▶ Task description: Below is a listing; restate from it, character for character, the lines beginning at the line holding "Faltar a citas médicas, no seguir las" and ending at the line holding "ayuda a evitar retrasos y problemas", both included.

== == ==

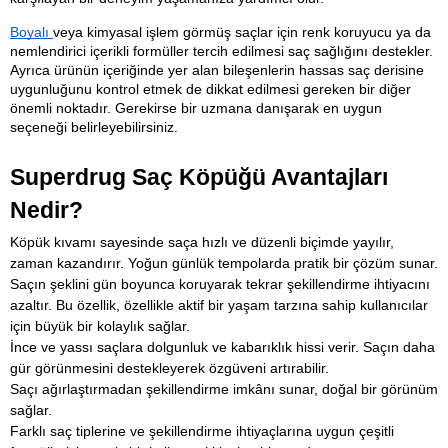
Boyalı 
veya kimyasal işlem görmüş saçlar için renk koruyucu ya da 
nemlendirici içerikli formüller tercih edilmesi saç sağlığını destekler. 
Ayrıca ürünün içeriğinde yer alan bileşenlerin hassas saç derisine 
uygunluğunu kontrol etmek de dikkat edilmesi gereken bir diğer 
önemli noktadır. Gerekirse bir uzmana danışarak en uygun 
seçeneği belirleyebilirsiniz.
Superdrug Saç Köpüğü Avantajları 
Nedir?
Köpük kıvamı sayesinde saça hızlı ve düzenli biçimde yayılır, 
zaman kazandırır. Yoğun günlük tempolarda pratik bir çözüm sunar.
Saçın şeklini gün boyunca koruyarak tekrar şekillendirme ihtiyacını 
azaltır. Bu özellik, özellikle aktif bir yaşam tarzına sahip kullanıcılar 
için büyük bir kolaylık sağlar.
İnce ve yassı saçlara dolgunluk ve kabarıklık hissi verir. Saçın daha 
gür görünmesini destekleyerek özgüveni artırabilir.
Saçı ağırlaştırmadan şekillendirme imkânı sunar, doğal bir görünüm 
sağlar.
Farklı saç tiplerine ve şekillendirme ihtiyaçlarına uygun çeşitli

== == ==

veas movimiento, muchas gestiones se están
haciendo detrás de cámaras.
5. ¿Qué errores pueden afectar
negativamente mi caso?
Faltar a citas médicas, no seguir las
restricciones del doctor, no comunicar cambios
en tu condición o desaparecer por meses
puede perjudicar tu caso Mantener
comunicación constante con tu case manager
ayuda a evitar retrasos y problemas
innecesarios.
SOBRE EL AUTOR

== == ==

▶ Answer to this problem:
Faltar a citas médicas, no seguir las
restricciones del doctor, no comunicar cambios
en tu condición o desaparecer por meses
puede perjudicar tu caso Mantener
comunicación constante con tu case manager
ayuda a evitar retrasos y problemas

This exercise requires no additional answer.